大型車の車輪脱落事故が増加していますので、以下の事故防止対策について積極的な取り組みをお願いいたします。
1.事業主・会社代表者の方へ
車輪脱落事故防止のための「お・と・さ・な・い」のポイントについて、自社内の整備管理者、運転者及びタイヤ脱着作業者に周知徹底を図ってください。
2.整備管理者・補助者の方へ
作業時間に余裕を持った、計画的なタイヤ脱着作業を実施してください。特に降雪地を運行する車両がある場合は、積雪予報が発せられた際に急な交換とならないよう十分配慮して、自社内でタイヤ脱着作業を行う際は、正しい知識を有した者が実施してください。
・著しくさびたホイール・ボルトやホイール・ナット、ディスク・ホイールでは、適正な締付力が得られないため、タイヤ脱着作業時に点検・清掃や潤滑剤の塗布を行っても、さびが著しいディスク・ホイールや、ひっかかり等の異状がありスムーズに回らないホイール・ボルト及びホイール・ナットは、使用せず交換してください。
・車輪脱落事故の多い左側後輪について重点的に点検してください。
・積雪地域や舗装されていない道路を走行する大型車について、入念に点検してください。
・増し締めをやむを得ず車載工具で行う場合の実施方法を運転者やタイヤ脱着作業者に指導してください。なお、車載工具で増し締めを行った場合は、必ず帰庫時にトルク・レンチを使用して規定のトルクで締め付けてください。
・また、トルク・レンチは校正が必要ですので留意してください。
3.対策のポイント
依然として、自社でタイヤ脱着した大型車による車輪脱落事故が多発していることを踏まえた対策
自社内で大型車のタイヤ脱着作業を行うときは、作業者に「タイヤ脱着作業管理表」に沿って作業を実施し、その結果を記録してください。

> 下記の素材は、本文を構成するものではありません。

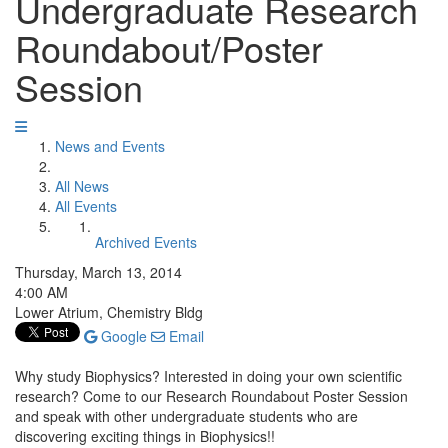
Undergraduate Research
Roundabout/Poster
Session
News and Events
All News
All Events
Archived Events
Thursday, March 13, 2014
4:00 AM
Lower Atrium, Chemistry Bldg
Google
Email
Why study Biophysics? Interested in doing your own scientific
research? Come to our Research Roundabout Poster Session
and speak with other undergraduate students who are
discovering exciting things in Biophysics!!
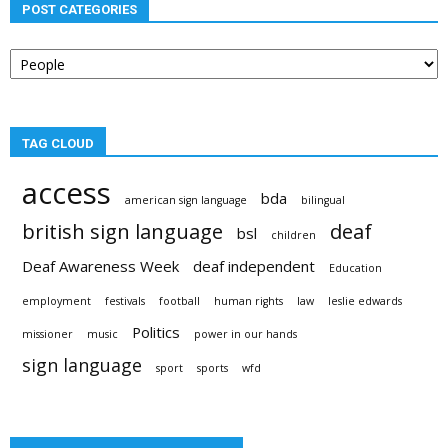
POST CATEGORIES
Post
categories
TAG CLOUD
access
bda
american sign language
bilingual
british sign language
deaf
bsl
children
Deaf Awareness Week
deaf independent
Education
employment
festivals
football
human rights
law
leslie edwards
Politics
missioner
music
power in our hands
sign language
sport
sports
wfd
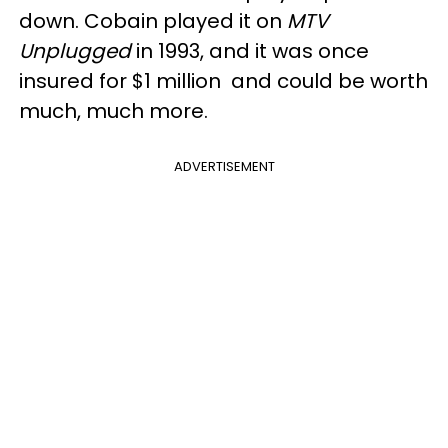
down. Cobain played it on
MTV
Unplugged
in 1993, and it was once
insured for $1 million and could be worth
much, much more.
ADVERTISEMENT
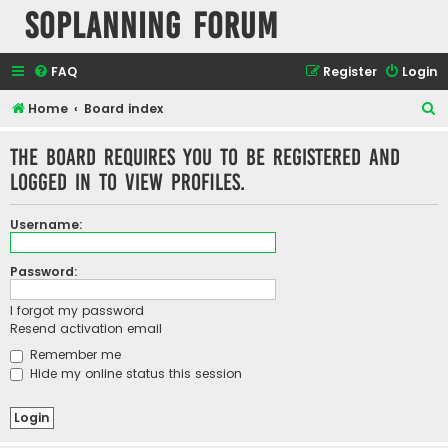
SOPlanning Forum
FAQ
Register
Login
S
Home
Board index
e
The board requires you to be registered and
a
logged in to view profiles.
r
c
Username:
h
Password:
I forgot my password
Resend activation email
Remember me
Hide my online status this session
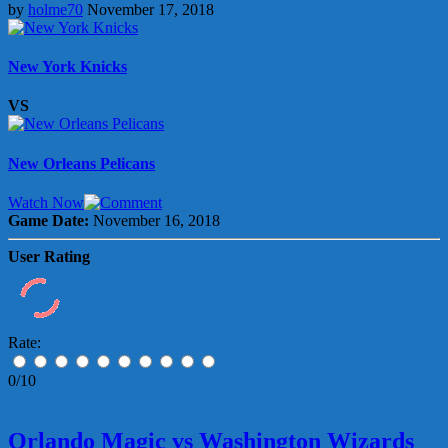
by
holme70
November 17, 2018
New York Knicks
VS
New Orleans Pelicans
Watch Now
Game Date:
November 16, 2018
User Rating
Rate:
0/10
Orlando Magic vs Washington Wizards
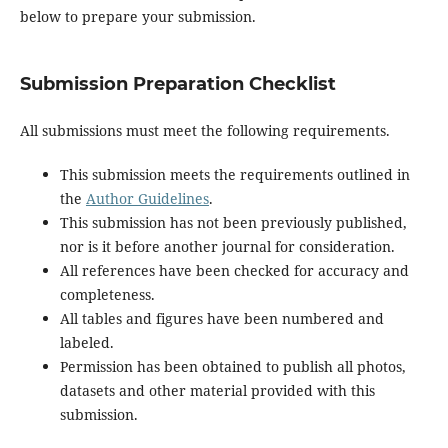
below to prepare your submission.
Submission Preparation Checklist
All submissions must meet the following requirements.
This submission meets the requirements outlined in
the
Author Guidelines
.
This submission has not been previously published,
nor is it before another journal for consideration.
All references have been checked for accuracy and
completeness.
All tables and figures have been numbered and
labeled.
Permission has been obtained to publish all photos,
datasets and other material provided with this
submission.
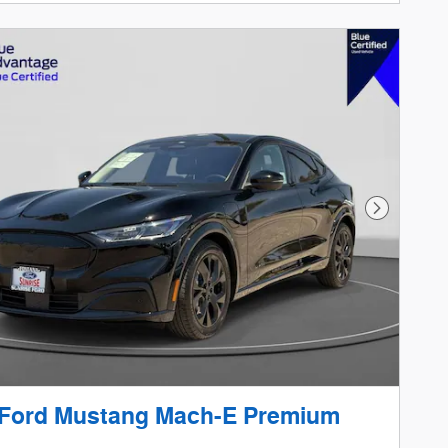
Next Phot
 Ford Mustang Mach-E Premium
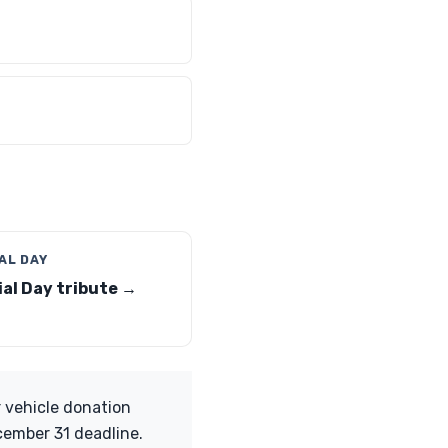
AL DAY
al Day tribute →
 vehicle donation
cember 31 deadline.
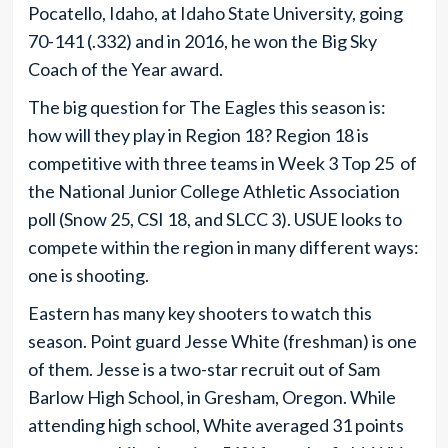
Pocatello, Idaho, at Idaho State University, going
70-141 (.332) and in 2016, he won the Big Sky
Coach of the Year award.
The big question for The Eagles this season is:
how will they play in Region 18? Region 18 is
competitive with three teams in Week 3 Top 25 of
the National Junior College Athletic Association
poll (Snow 25, CSI 18, and SLCC 3). USUE looks to
compete within the region in many different ways:
one is shooting.
Eastern has many key shooters to watch this
season. Point guard Jesse White (freshman) is one
of them. Jesse is a two-star recruit out of Sam
Barlow High School, in Gresham, Oregon. While
attending high school, White averaged 31 points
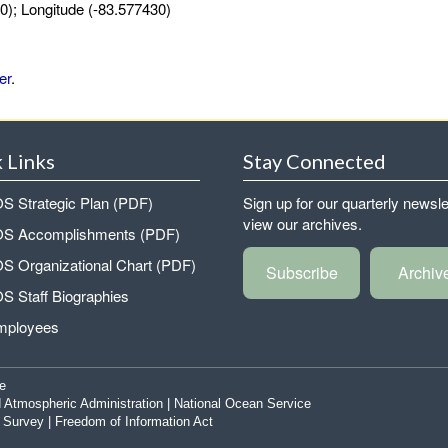
0); Longitude (-83.577430)
er
.
 Links
Stay Connected
 Strategic Plan (PDF)
Sign up for our quarterly newsle
view our archives.
 Accomplishments (PDF)
 Organizational Chart (PDF)
Subscribe
Archiv
 Staff Biographies
mployees
e
 Atmospheric Administration
|
National Ocean Service
|
Survey
|
Freedom of Information Act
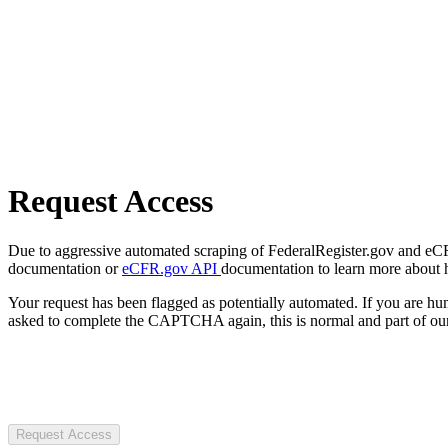
Request Access
Due to aggressive automated scraping of FederalRegister.gov and eCFR.
documentation or
eCFR.gov API
documentation to learn more about 
Your request has been flagged as potentially automated. If you are 
asked to complete the CAPTCHA again, this is normal and part of our
Request Access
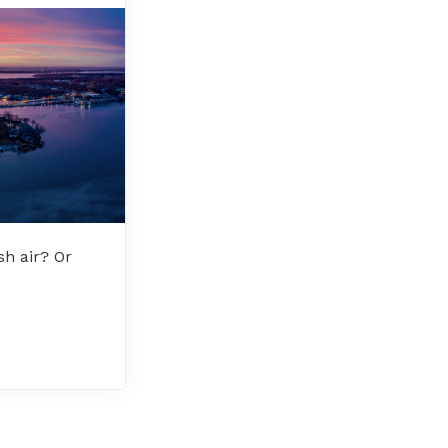
sh air? Or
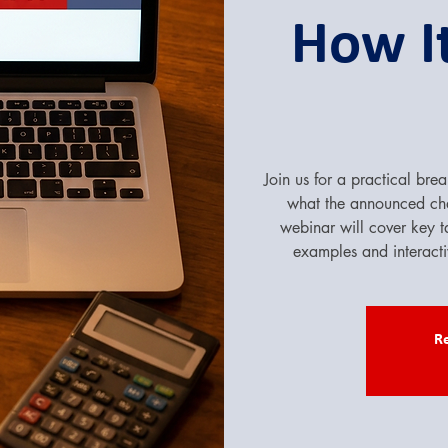
How It
Join us for a practical b
what the announced c
webinar will cover key t
examples and interact
Re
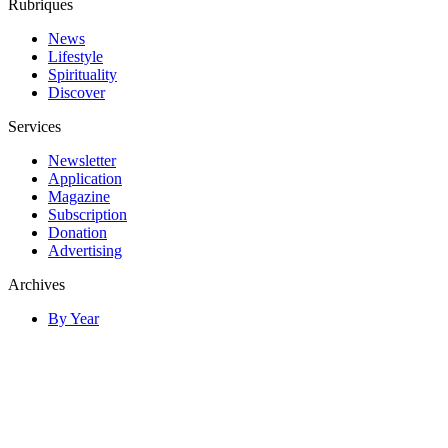
Rubriques
News
Lifestyle
Spirituality
Discover
Services
Newsletter
Application
Magazine
Subscription
Donation
Advertising
Archives
By Year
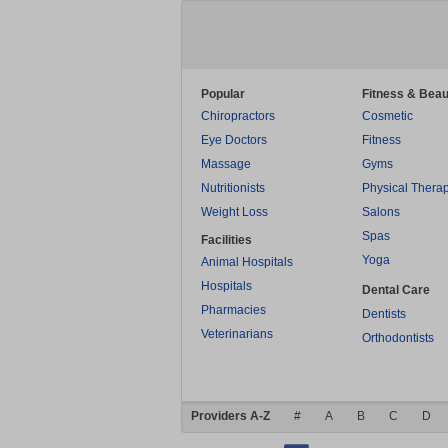
Popular
Fitness & Beau
Chiropractors
Cosmetic
Eye Doctors
Fitness
Massage
Gyms
Nutritionists
Physical Thera
Weight Loss
Salons
Spas
Facilities
Yoga
Animal Hospitals
Hospitals
Dental Care
Pharmacies
Dentists
Veterinarians
Orthodontists
Providers A-Z
#
A
B
C
D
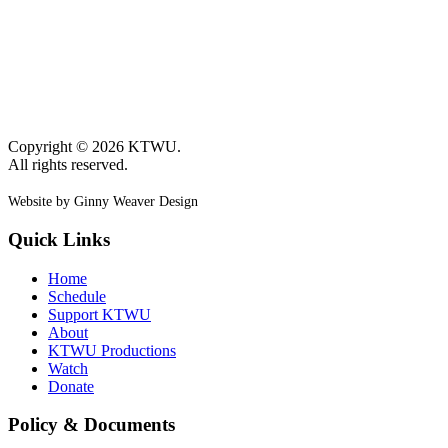
Copyright © 2026 KTWU.
All rights reserved.
Website by Ginny Weaver Design
Quick Links
Home
Schedule
Support KTWU
About
KTWU Productions
Watch
Donate
Policy & Documents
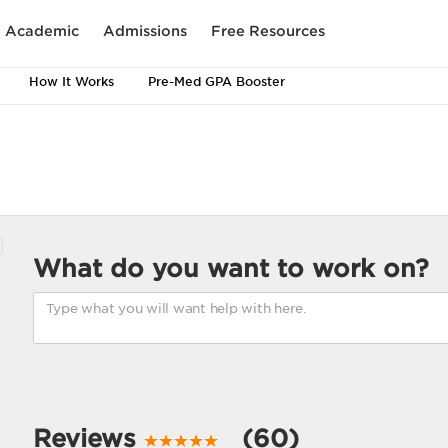
Academic
Admissions
Free Resources
How It Works
Pre-Med GPA Booster
What do you want to work on?
Reviews
(60)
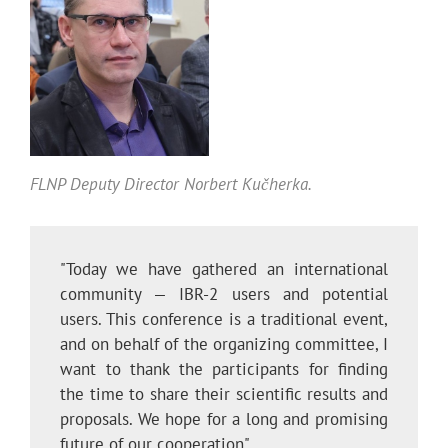
FLNP Deputy Director Norbert Kučherka.
"Today we have gathered an international
community — IBR-2 users and potential
users. This conference is a traditional event,
and on behalf of the organizing committee, I
want to thank the participants for finding
the time to share their scientific results and
proposals. We hope for a long and promising
future of our cooperation"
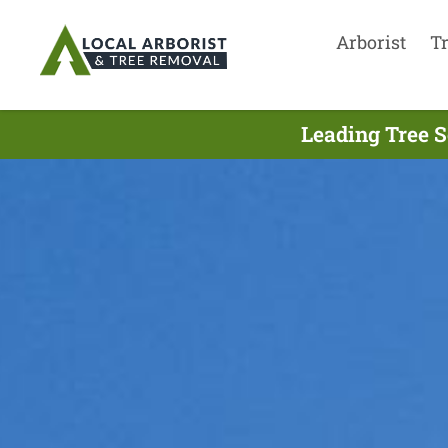
Arborist
T
Leading Tree S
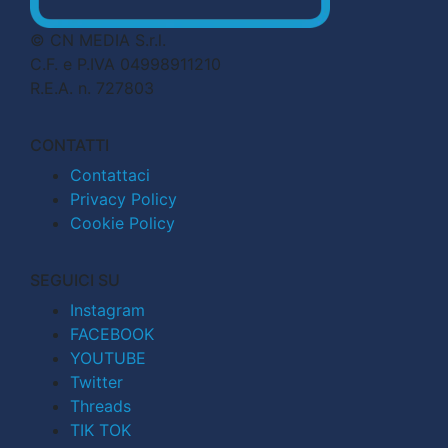
© CN MEDIA S.r.l.
C.F. e P.IVA 04998911210
R.E.A. n. 727803
CONTATTI
Contattaci
Privacy Policy
Cookie Policy
SEGUICI SU
Instagram
FACEBOOK
YOUTUBE
Twitter
Threads
TIK TOK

・タイヤ脱着作業完了後、「タイヤ脱着作業管理表」をもとに適正なタイヤ脱着作業が行われていることを確認してください。
・「タイヤ脱着作業管理表」を使用し、増し締めの実施結果を記録してください。
・点検実施者に「日常点検表」を使用し、「ディスク・ホイールの取付状態」の点検を確実に行ってください。
・増し締め実施後、点検ハンマによる確認手法、ホイール・ナットへマーキング(注1)を施す、又は、インジケーター類を装着し、それらのずれを確認する手法により、ホイール・ナットの緩みの点検(注2)を確実に確認してください。
注1 ホイール・ナットへのマーキング(合いマーク)は、目視によりホイール・ナットの緩みを確認可能とする措置であるため、以下の点に留意して施工する。
・マーキングは、対象となるナットが緩んでいないことを確認し、施工する必要がある。
・マーキングは、ボルト、ナットに連続して記入する。できれば、座金、ホイール面まで連続して記入することが望ましい。
・マーキングは増し締め実施後に施工する。
・タイヤ脱着時にマーキングを施工したときは、増し締め実施後に再度、マーキングを施工する。この場合、以前のマーキングを消して新たに施工するか、以前のマーキングは残し色違いのマーキングを施工するかのいずれかによる。
・マーキングが確認しやすい色(白色、黄色等)を使用する。また、マーキングのずれが目視で判別できるよう、適当な太さで施工する。
・マーキングの記入に使用する塗料は、屋外使用に適し、雨や紫外線等に対して耐久性のあるものを使用する。(例:油性顔料インキ)
注2 ISO 方式のホイールにおいて、「ホイール・ナットの緩み」の点検を、ホイール・ナットへのマーキング又はインジケーター類による合いマークのずれの確認により行っても差し支えない。